1D — f(x) = x^3 has f'(0) = 0 but it’s not a min:

x = d2l.arange(-2.0, 2.0, 0.01)
d2l.plot(x, [x**3], 'x', 'f(x)')
annotate('saddle point', (0, -0.2), (-0.52, -5.0))

In high dim, with a Hessian of mixed signs, you get the classic saddle shape. Most zero-gradient points in deep learning are saddles, not minima — random Hessian eigenvalues are unlikely to all share a sign:

x, y = d2l.meshgrid(
    d2l.linspace(-1.0, 1.0, 101), d2l.linspace(-1.0, 1.0, 101))
z = x**2 - y**2

ax = d2l.plt.figure().add_subplot(111, projection='3d')
ax.plot_wireframe(x, y, z, **{'rstride': 10, 'cstride': 10})
ax.plot([0], [0], [0], 'rx')
ticks = [-1, 0, 1]
d2l.plt.xticks(ticks)
d2l.plt.yticks(ticks)
ax.set_zticks(ticks)
d2l.plt.xlabel('x')
d2l.plt.ylabel('y');

Vanishing gradients

f(x) = \tanh(x) at x = 4: f'(4) \approx 0.0013. Gradient descent makes essentially no progress here. ReLU fixed this for activation functions; layer norm and residual connections fix it across deep networks.

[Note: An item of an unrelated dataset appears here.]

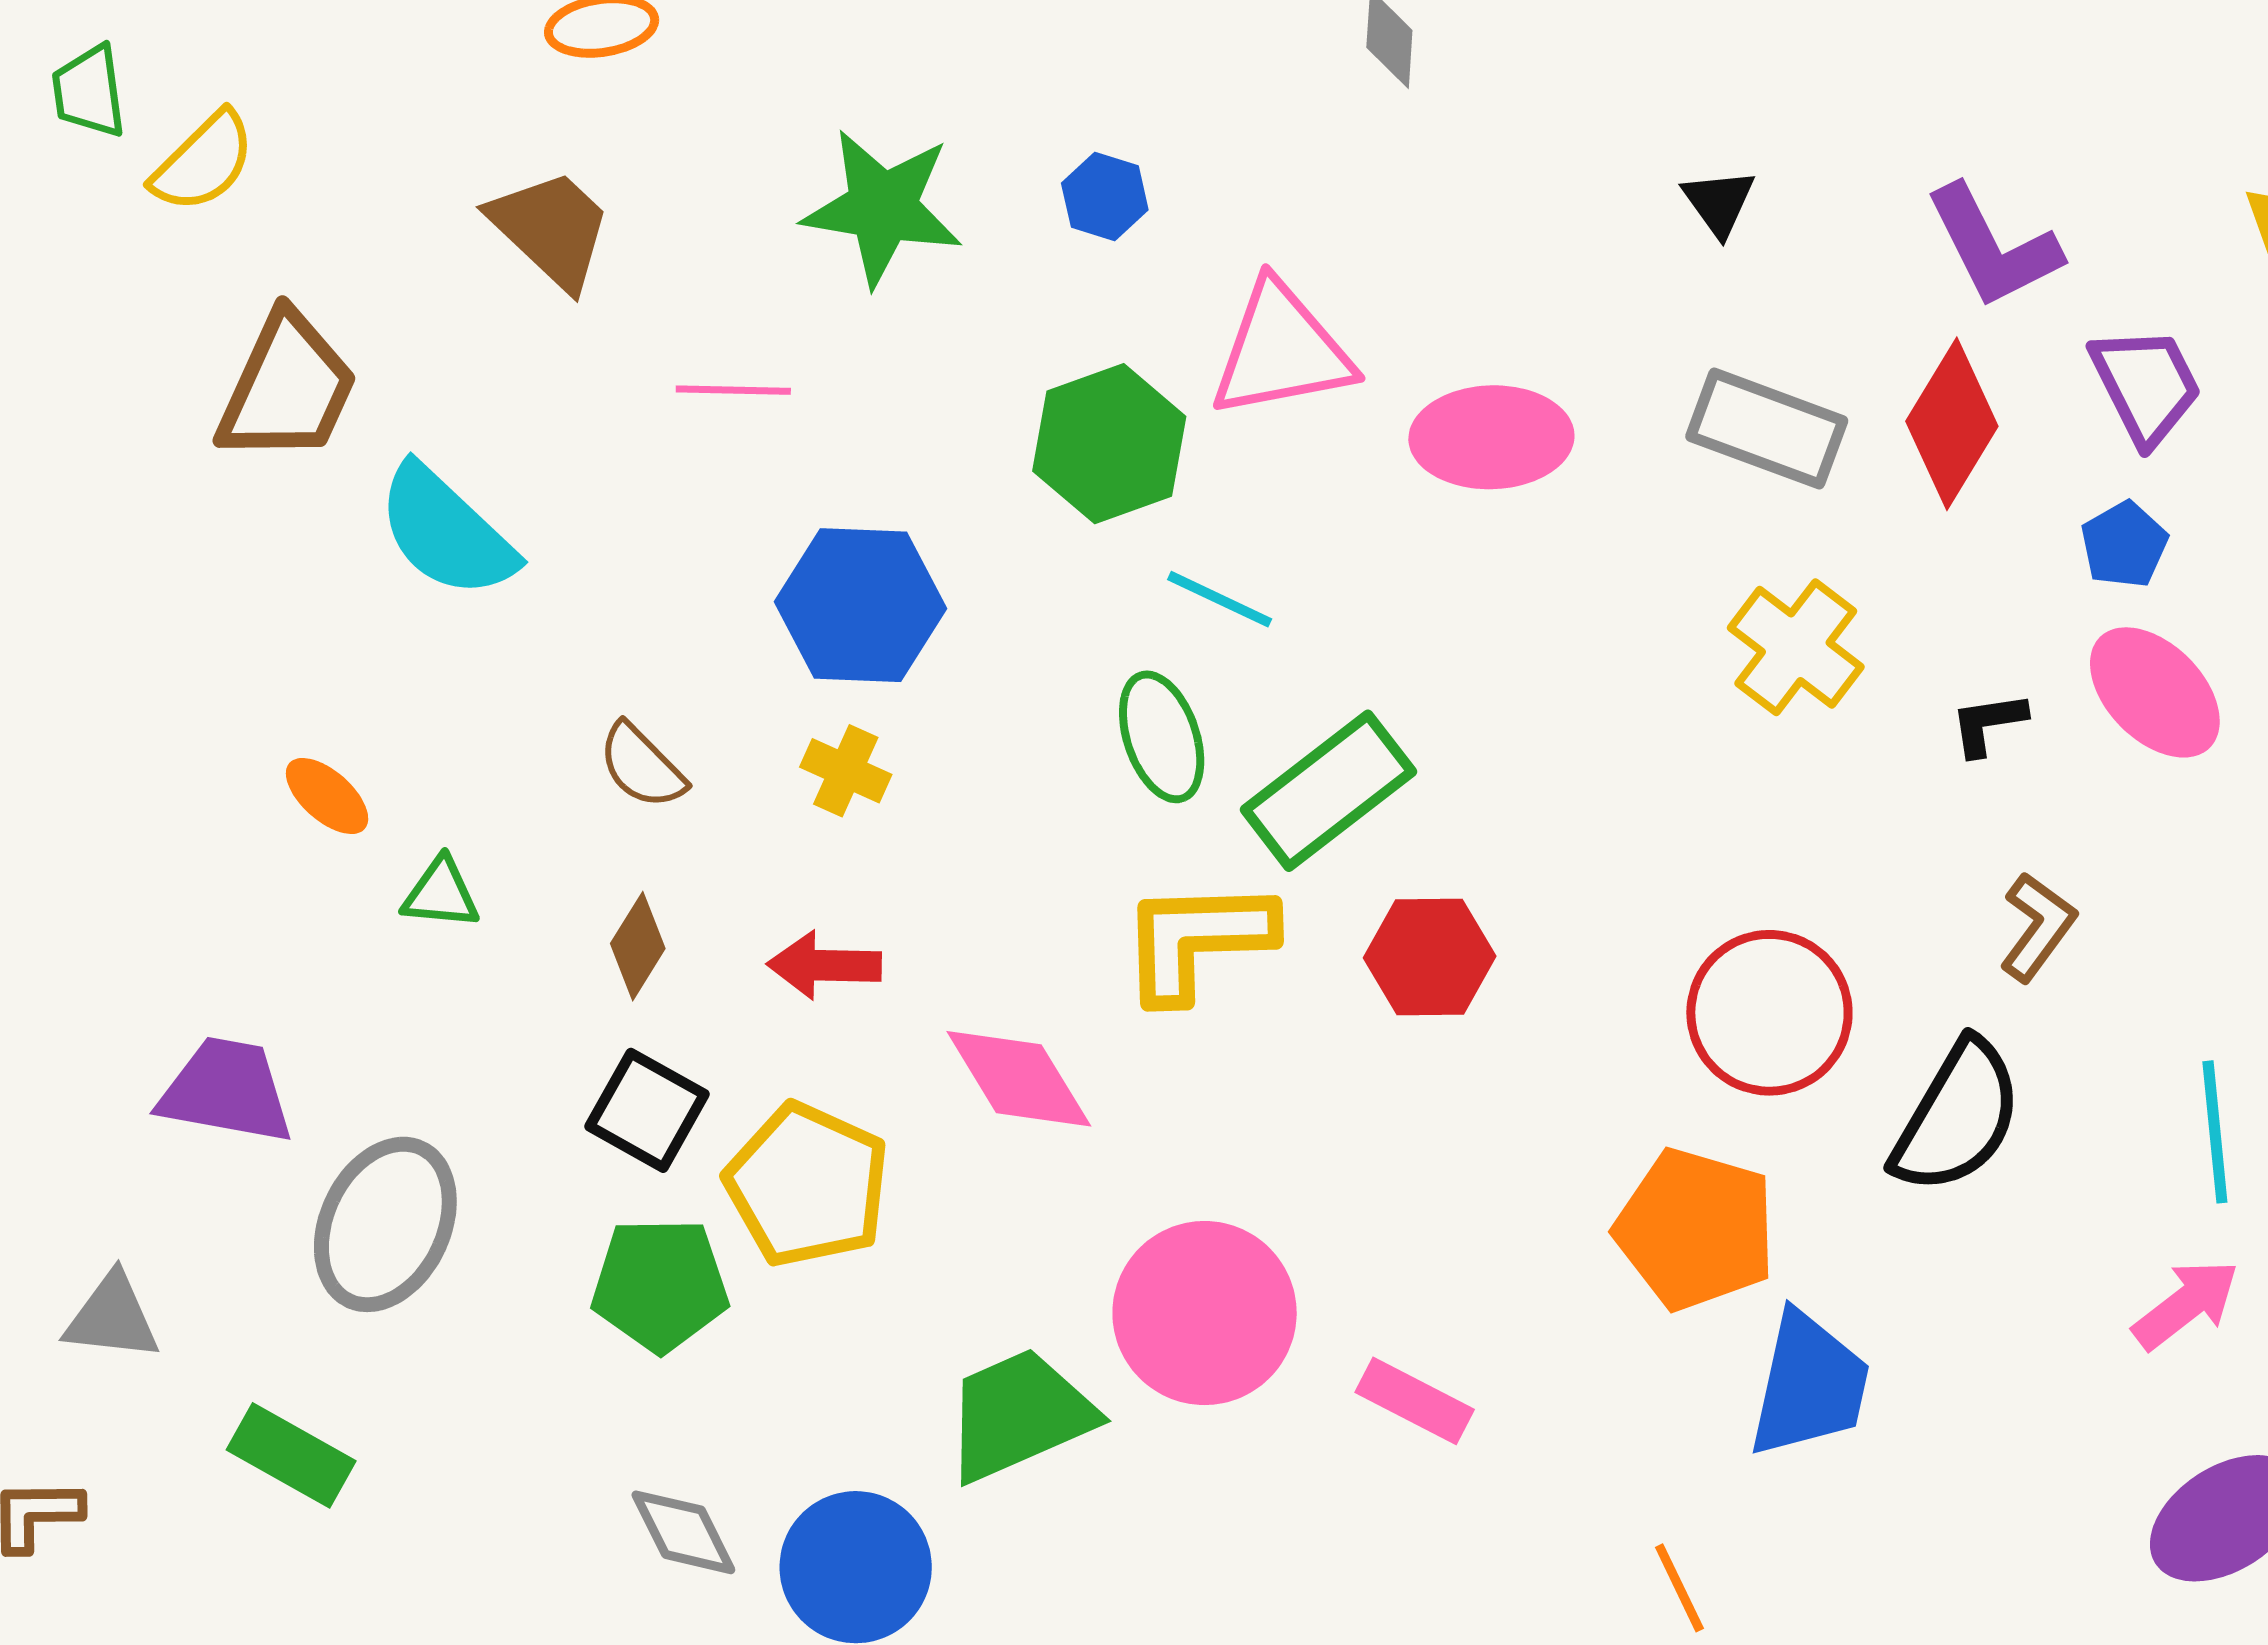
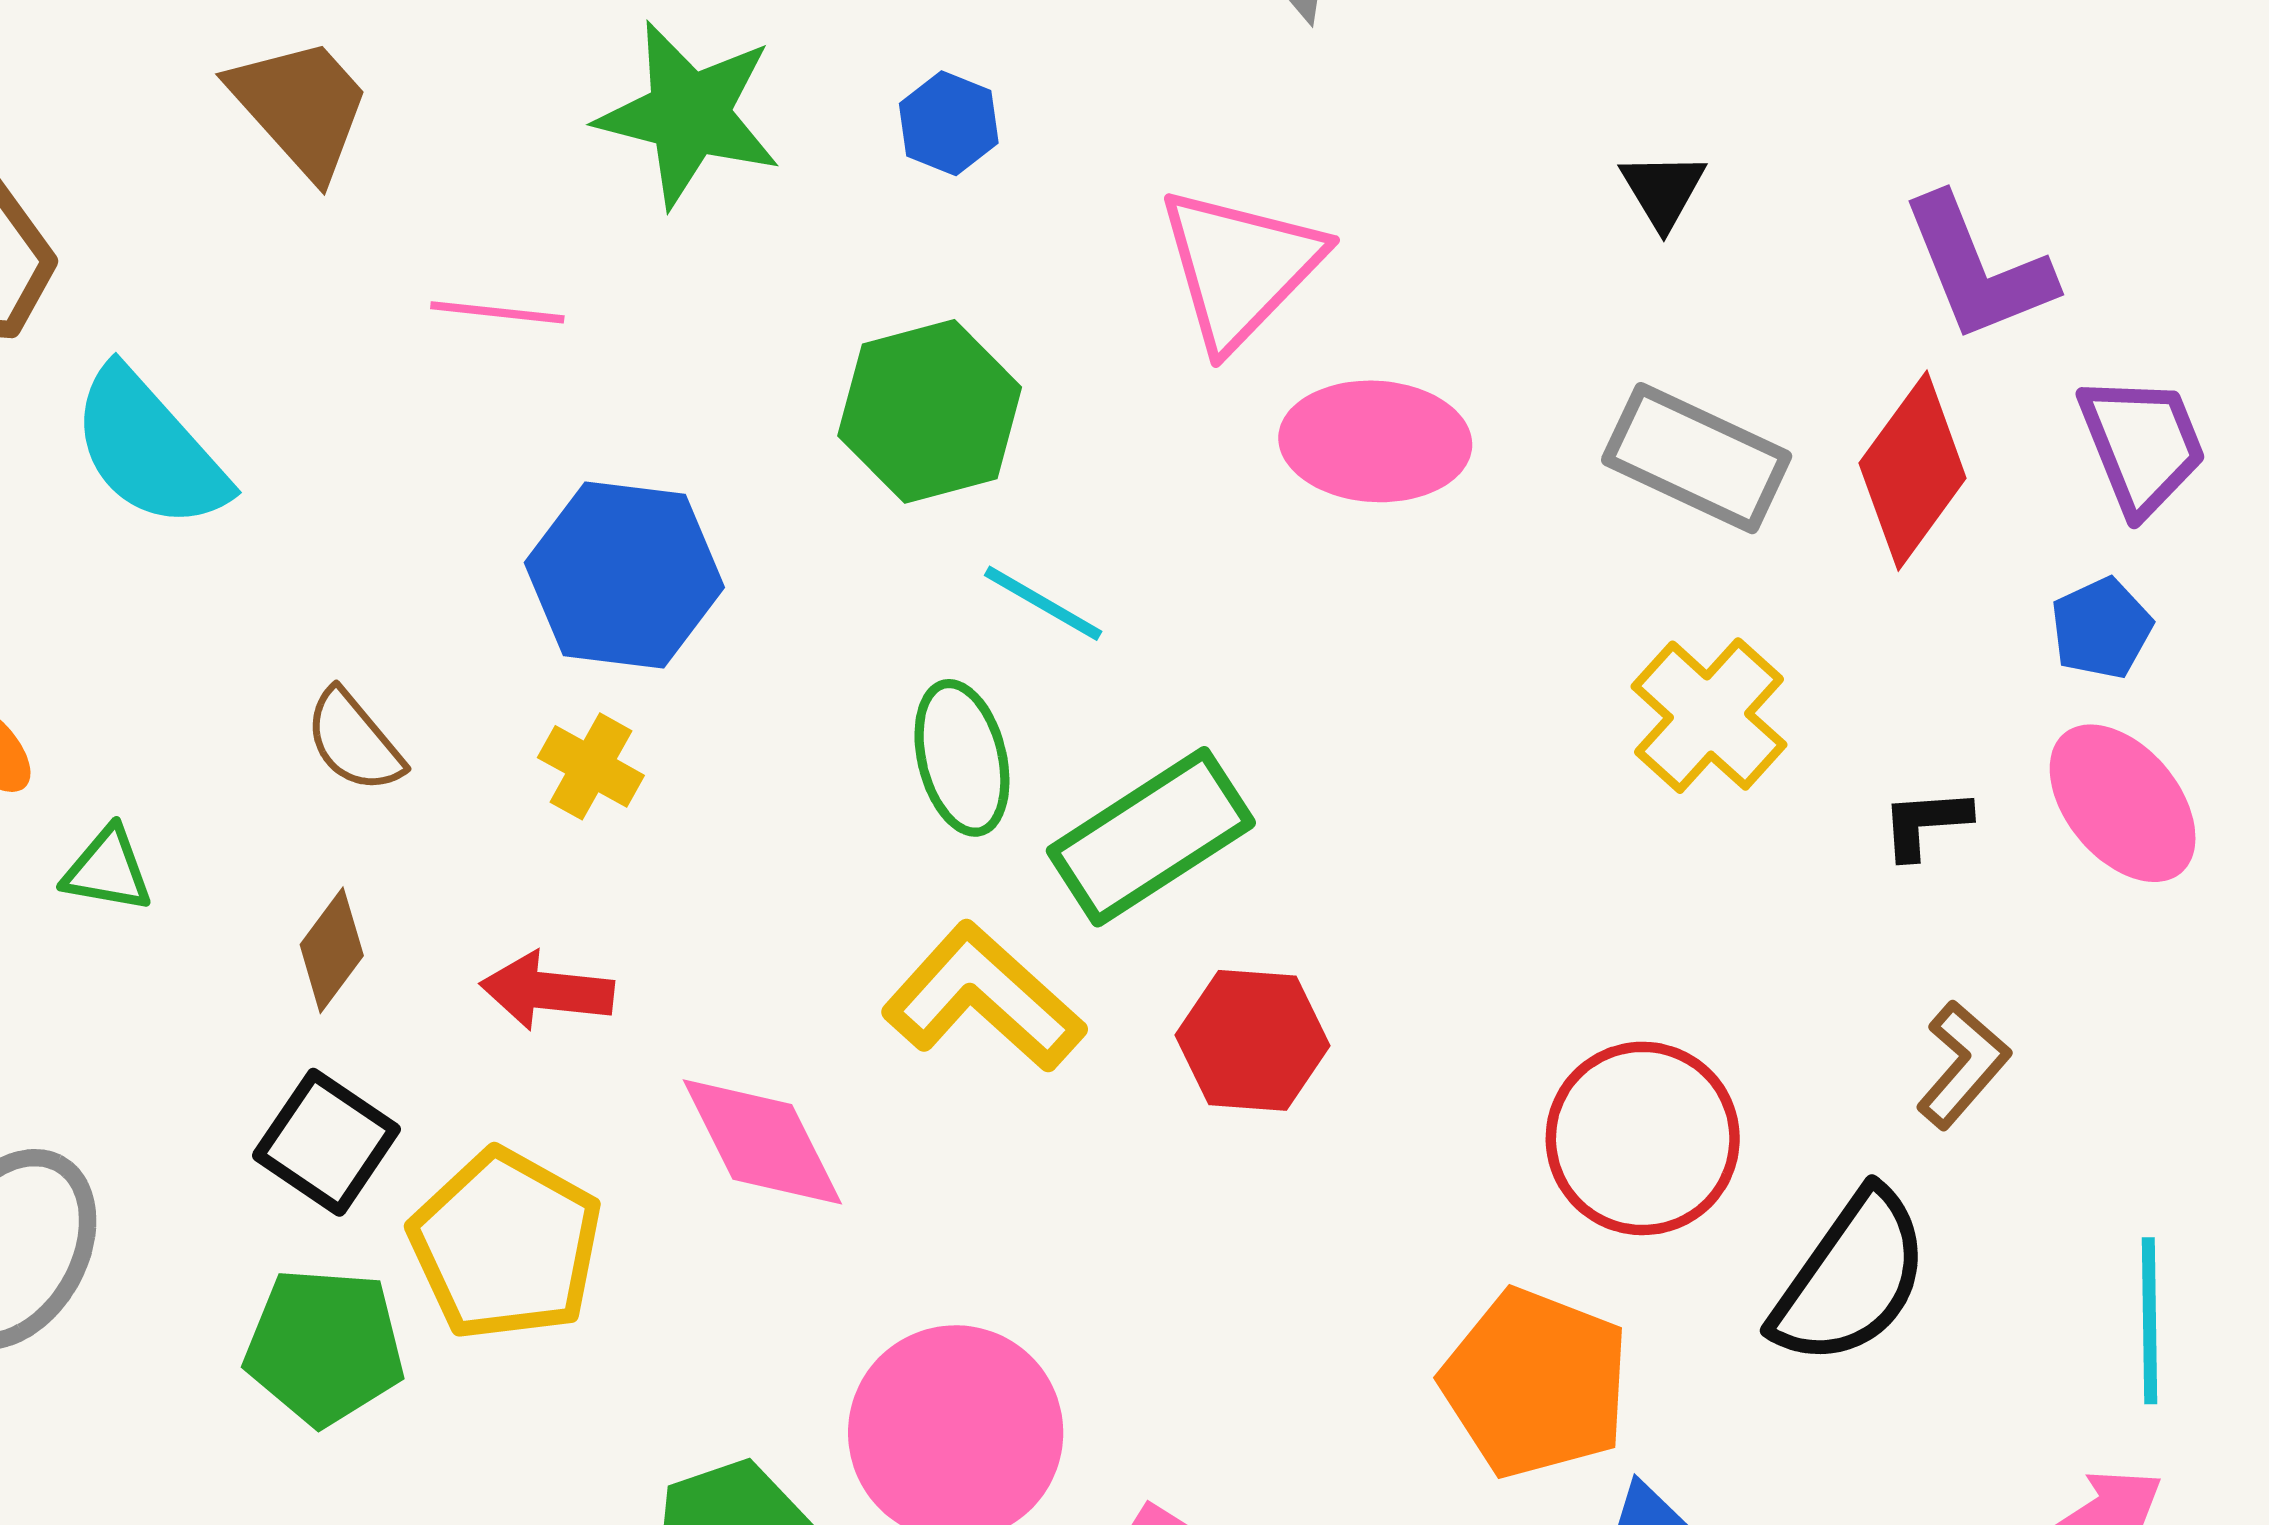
pink triangle: (1281, 351) -> (1240, 267), moved, turned -40
yellow L-shape: (1197, 940) -> (983, 998), turned 39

x = d2l.arange(-2.0, 5.0, 0.01)
d2l.plot(x, [d2l.tanh(x)], 'x', 'f(x)')
annotate('vanishing gradient', (4, 1), (2, 0.0))

Recap

  • Minimizing training loss ≠ minimizing test loss; that gap is what generalization is about.
  • High-dim non-convex landscapes have many local minima and many more saddle points; vanishing gradients add a third stall mode.
  • The good news: you don’t need the global optimum — approximate solutions found by SGD-class methods work well in practice. The rest of the chapter is the algorithmic toolkit.